3. `--guide_activity_column=your_col_name` : If you want to use external information about guide activity estimated using other software, input the guide activity in the Screen.guides DataFrame (see `Screen` object in [perturb-tools](https://github.com/pinellolab/perturb-tools)).Pass the column name as the argument.(under development)

### CRISPR screen data with reporter information
```
beige myReporterScreen.h5ad --prefix=my_analysis [--rep-pi]
```
`myReporterScreen.h5ad` must be formatted in `ReporterScreen` object in [beret](https://github.com/pinellolab/beret) package.  

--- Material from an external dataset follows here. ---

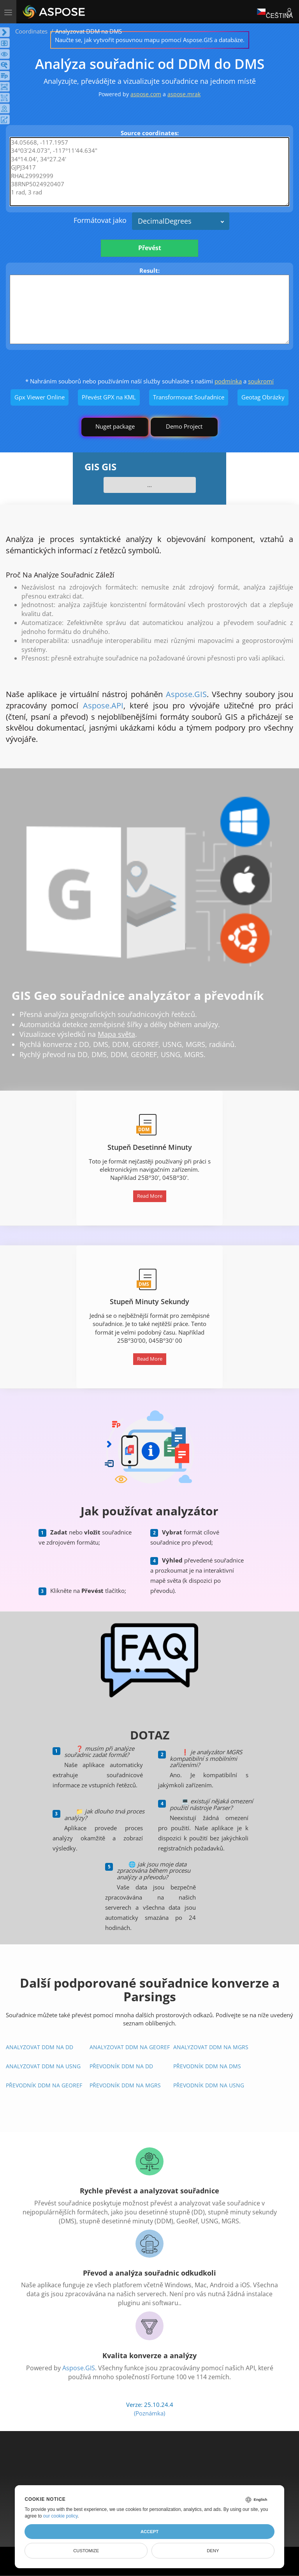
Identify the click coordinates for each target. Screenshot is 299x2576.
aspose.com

*  `--rep-pi` : If you suspect your biological replicate will have overall different level of editing rates, you can let the model to fit the replicate specific scaling factor of editing rate using this option.

## Caveat
BEIGE assumes the phenotype distribution pre-sort sample is the same as the negative control. Whereas this assumption can be safely considered as true in case of variant screens, this may not hold true if you expect large phenotypical shift for the majority of perturbed elements.